Estate planning has a strong relationship to life insurance, which is why many risk specialists also incorporate this service into their practice offerings (either directly or via referral).
It is worth remembering that not all aspects of estate planning require the involvement of a legal professional. Furthermore, whilst only qualified legal professionals may be able to execute certain documents, financial advisers are generally far better qualified to help clients make the actual decisions that are being codified in those documents. This is because the financial adviser generally has a far more holistic understanding of the client’s family and financial situation, and also because most lawyers are not qualified nor experienced to deal with the vast range of estate planning issues that planners often see within their clients’ affairs. One example might be the navigation of superannuation death benefits post the 2017 reforms , particularly with SMSFs with pension and accumulation balances. Other areas where many lawyers lack experience and expertise include Centrelink, aged care, and taxation issues arising on death.
Life insurance is often used by business clients in business succession arrangements for partnerships, SMEs, and family businesses. This can be lucrative area to become involved in, as the sums insured are generally higher and business clients are generally more willing and able to pay fees for the advice.
A further opportunity for those advisers who decide to strengthen their risk credentials is to partner with those advisers who choose to outsource life insurance advice.
At the beginning of 2020, Phil Thompson changed his business from a full-service advice practice Thompson Financial Services to a Risk Specialist offer Skye.com.au
Aside from this narrower focus seeing his traction with referral sources increase, there have been client and efficiency benefits too.

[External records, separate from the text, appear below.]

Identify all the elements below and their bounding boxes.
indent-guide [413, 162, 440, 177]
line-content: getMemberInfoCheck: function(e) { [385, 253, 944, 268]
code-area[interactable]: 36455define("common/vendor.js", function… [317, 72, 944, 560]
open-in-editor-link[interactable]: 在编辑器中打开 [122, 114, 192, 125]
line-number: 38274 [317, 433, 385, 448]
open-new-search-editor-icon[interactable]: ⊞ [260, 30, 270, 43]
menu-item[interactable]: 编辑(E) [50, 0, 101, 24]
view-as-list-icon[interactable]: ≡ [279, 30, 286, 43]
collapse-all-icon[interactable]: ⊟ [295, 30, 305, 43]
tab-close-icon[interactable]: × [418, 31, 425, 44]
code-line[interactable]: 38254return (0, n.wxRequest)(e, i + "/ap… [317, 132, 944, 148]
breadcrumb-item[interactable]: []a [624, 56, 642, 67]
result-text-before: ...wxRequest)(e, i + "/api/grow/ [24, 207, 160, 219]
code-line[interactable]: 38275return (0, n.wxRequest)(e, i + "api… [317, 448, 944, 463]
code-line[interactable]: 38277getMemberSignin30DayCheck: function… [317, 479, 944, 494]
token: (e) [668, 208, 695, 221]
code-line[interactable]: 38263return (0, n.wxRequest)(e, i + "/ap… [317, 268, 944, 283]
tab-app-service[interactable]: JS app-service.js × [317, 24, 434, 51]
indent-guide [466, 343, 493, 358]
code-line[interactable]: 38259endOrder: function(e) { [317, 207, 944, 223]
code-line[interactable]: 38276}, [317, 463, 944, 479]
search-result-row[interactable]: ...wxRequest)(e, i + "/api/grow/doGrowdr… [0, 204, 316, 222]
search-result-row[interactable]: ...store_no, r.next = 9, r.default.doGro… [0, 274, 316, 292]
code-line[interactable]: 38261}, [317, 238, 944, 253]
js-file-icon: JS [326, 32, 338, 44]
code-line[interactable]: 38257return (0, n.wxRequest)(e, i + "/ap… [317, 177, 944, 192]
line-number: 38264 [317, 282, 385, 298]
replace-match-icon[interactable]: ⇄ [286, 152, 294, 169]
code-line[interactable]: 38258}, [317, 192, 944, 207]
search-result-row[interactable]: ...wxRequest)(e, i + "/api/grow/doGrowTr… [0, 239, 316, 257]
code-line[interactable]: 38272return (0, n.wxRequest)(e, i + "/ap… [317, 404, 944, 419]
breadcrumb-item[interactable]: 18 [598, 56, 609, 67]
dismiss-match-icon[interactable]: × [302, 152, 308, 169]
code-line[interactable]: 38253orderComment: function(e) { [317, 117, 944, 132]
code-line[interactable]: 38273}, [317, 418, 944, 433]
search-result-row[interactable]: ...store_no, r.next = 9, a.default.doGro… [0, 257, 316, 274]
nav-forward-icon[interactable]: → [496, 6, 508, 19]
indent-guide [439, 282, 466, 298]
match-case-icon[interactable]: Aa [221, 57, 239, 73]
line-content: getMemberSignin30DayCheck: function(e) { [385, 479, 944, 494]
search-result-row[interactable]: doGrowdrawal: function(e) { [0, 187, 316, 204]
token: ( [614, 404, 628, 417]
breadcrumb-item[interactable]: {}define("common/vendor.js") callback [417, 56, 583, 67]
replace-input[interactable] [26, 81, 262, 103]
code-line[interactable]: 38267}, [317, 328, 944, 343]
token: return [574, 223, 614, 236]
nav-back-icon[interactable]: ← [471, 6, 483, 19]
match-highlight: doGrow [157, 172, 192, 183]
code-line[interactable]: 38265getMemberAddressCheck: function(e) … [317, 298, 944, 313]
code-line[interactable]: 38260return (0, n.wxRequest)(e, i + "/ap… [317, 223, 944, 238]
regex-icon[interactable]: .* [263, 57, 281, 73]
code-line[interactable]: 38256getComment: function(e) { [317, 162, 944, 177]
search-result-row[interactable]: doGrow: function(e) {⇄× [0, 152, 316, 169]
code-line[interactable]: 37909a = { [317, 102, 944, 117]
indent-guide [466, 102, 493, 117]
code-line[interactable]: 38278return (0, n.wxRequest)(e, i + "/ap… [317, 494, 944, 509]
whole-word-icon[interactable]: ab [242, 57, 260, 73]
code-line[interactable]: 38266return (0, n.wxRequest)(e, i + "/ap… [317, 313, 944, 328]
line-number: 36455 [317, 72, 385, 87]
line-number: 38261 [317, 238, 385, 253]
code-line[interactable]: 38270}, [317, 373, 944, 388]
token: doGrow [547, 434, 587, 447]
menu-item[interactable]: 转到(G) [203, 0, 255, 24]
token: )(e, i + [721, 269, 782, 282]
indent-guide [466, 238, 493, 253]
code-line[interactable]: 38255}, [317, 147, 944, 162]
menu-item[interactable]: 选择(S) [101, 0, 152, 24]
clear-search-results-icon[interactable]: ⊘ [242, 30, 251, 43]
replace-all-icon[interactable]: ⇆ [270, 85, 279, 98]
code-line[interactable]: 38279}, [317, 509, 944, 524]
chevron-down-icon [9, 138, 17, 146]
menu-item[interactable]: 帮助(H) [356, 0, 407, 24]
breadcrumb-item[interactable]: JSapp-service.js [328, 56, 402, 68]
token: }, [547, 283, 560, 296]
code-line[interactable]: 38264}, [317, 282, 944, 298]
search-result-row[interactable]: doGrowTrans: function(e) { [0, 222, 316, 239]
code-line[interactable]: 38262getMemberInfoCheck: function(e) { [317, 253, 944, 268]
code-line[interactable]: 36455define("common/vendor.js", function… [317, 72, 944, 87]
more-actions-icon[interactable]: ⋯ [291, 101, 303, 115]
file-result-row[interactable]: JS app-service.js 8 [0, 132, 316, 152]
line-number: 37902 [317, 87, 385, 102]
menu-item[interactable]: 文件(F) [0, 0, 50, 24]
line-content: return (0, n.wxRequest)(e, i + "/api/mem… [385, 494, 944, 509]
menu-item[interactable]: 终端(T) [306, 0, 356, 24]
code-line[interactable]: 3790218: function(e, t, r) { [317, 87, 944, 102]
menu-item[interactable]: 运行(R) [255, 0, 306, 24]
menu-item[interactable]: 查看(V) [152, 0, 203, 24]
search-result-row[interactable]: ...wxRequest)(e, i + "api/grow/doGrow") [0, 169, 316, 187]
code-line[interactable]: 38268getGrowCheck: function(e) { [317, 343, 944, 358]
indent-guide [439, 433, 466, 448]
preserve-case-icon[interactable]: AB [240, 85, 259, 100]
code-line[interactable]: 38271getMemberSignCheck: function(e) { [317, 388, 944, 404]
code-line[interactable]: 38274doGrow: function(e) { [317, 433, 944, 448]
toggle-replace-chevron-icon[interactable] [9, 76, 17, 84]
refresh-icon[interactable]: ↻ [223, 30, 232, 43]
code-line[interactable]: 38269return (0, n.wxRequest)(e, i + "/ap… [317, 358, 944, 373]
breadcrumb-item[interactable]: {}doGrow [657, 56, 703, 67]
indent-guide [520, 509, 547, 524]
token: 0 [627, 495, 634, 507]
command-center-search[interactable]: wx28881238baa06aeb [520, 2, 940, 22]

“Niching is scary, I have wanted to do it for a long time and have avoided it because it means you need to say no to people. To complicate matters you may be dealing with referral partners who send you a broad range of clients that now don’t fit your new niche. On top of those niching side effects, I also had a number of existing clients that didn’t necessarily align with my new model. I was worried I was self-sabotaging a great business with happy customers that I’d invested years into building.”
“My business grew almost 250% during 2020 and getting specific on what advice I was providing and for who, was a significant contributor to that uplift. Ironically, narrowing my scope generated a high level of ideal new clients and efficiency.”
More new clients came my way because what I did was easier for referral partners to articulate – I could get very clear on the problem I could help them, and their clients solve.
There are also a whole bunch of process efficiencies and enhancements that I could capture through doing a narrower range of services. When your offer is broad your often freestyling, there’s a new process pathway for almost every ‘unique’ client type. My team and I have found we can only optimise and automate the things we repeat. I also think that the equation has flow-on benefits for our customer experience. The proposition of Skye is to simplify the insurance chore for our clients, the clients who we aim to resonate with are female millennials. We found because we delivered to our proposition succinctly every time, inner circle referrals increased. When we were dabbling in a broader range of services it was much more difficult to ensure our processes upheld the experience we wanted to deliver – it just wasn’t sleek.